JPMorgan Chase CEO Jamie Dimon, asset- and wealth management chief Mary Erdoes and former private-banking chief Jes Staley are among 25 defendants listed in a lawsuit filed Tuesday against the bank by investor Operating Engineers Construction Industry and Miscellaneous Pension Fund.
The bank risked its reputation by failing to report suspicious activity in convicted sex offender Jeffrey Epstein’s account. The late financier was a client of JPMorgan’s between 1998 and 2013.
Erdoes “admitted in her deposition” last month that the bank was aware by 2006 that Epstein had been accused of paying cash to have underage girls and young women brought to his home in the U.S. Virgin Islands, according to a separate court filing.
JPMorgan faces at least two court cases in the matter — one from the USVI and another from alleged Epstein victims. Dimon and Staley are each set to be deposed this month.
“JPMorgan has suffered and will continue to suffer substantial monetary and reputational harm for its longstanding role in assisting the most egregious sex trafficker in modern history,” the pension fund said in its complaint Tuesday.
JPMorgan didn’t immediately respond to a request for comment from Bloomberg.
But lawyers for the bank, in a separate filing Monday, alleged Staley knew of Epstein’s sex-trafficking operation “but thwarted any efforts within JPMC to sever ties” with the client.

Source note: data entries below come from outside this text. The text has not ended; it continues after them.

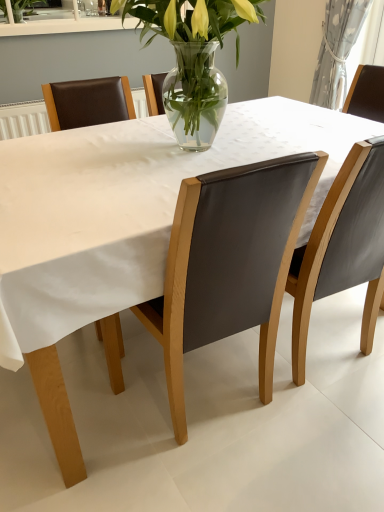 Question: Can you confirm if white textured curtain at upper right is positioned to the right of matte gray chair at right, the 1th chair in the right-to-left sequence?

Choices:
 (A) no
 (B) yes

Answer: (B)

Question: Considering the relative sizes of white textured curtain at upper right and matte gray chair at right, placed as the second chair when sorted from left to right, in the image provided, is white textured curtain at upper right thinner than matte gray chair at right, placed as the second chair when sorted from left to right,?

Choices:
 (A) no
 (B) yes

Answer: (B)

Question: Can you confirm if white textured curtain at upper right is smaller than matte gray chair at right, the 1th chair in the right-to-left sequence?

Choices:
 (A) yes
 (B) no

Answer: (A)

Question: Is white textured curtain at upper right oriented towards matte gray chair at right, placed as the second chair when sorted from left to right?

Choices:
 (A) no
 (B) yes

Answer: (A)

Question: Is white textured curtain at upper right at the left side of matte gray chair at right, placed as the second chair when sorted from left to right?

Choices:
 (A) yes
 (B) no

Answer: (B)

Question: Are white textured curtain at upper right and matte gray chair at right, the 1th chair in the right-to-left sequence, located far from each other?

Choices:
 (A) yes
 (B) no

Answer: (A)

Question: Can you confirm if white textured curtain at upper right is positioned to the right of leather at center, positioned as the first chair in left-to-right order?

Choices:
 (A) yes
 (B) no

Answer: (A)

Question: Does white textured curtain at upper right have a smaller size compared to leather at center, positioned as the first chair in left-to-right order?

Choices:
 (A) yes
 (B) no

Answer: (A)

Question: Can you confirm if white textured curtain at upper right is shorter than leather at center, positioned as the first chair in left-to-right order?

Choices:
 (A) no
 (B) yes

Answer: (B)

Question: Does white textured curtain at upper right touch leather at center, positioned as the first chair in left-to-right order?

Choices:
 (A) yes
 (B) no

Answer: (B)

Question: From a real-world perspective, is white textured curtain at upper right located higher than leather at center, positioned as the first chair in left-to-right order?

Choices:
 (A) yes
 (B) no

Answer: (A)

Question: Is leather at center, the 2th chair viewed from the right, surrounded by white textured curtain at upper right?

Choices:
 (A) yes
 (B) no

Answer: (B)

Question: Is leather at center, the 2th chair viewed from the right, far away from white textured curtain at upper right?

Choices:
 (A) yes
 (B) no

Answer: (A)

Staley “persisted for years in protecting Epstein in the face of attempts by JPMC personnel to end the company’s relationship with Epstein on reputational grounds, made misrepresentations in the process, and continued to do so to the end of his JPMC tenure,” the bank claimed Monday, according to the Financial Times.
The pension fund, meanwhile, wants the U.S. District Court for the Southern District of New York to find that JPMorgan executives breached their duty to report Epstein’s conduct and to pay its legal costs.
The bank this week endured one strike against it in that regard: A Delaware judge ordered JPMorgan to cover the legal bills of Charlie Javice, the founder of Frank, a now-defunct college-aid planning site the bank bought in 2021. JPMorgan shut down the Frank website late last year and sued Javice, alleging she inflated the business’s customer base to convince the bank to pull the trigger on a $175 million acquisition. A competing bank reportedly also was showing interest in Frank at the time.
Javice also faces fraud charges from the Justice Department and the Securities and Exchange Commission. JPMorgan may also have to cover Javice’s legal costs related to those cases, Bloomberg reported Monday.
In a reference to the USVI and alleged Epstein victim suits, the pension fund on Tuesday said “JPMorgan is exposed to substantial legal risk due its role in helping conceal Epstein’s crimes.”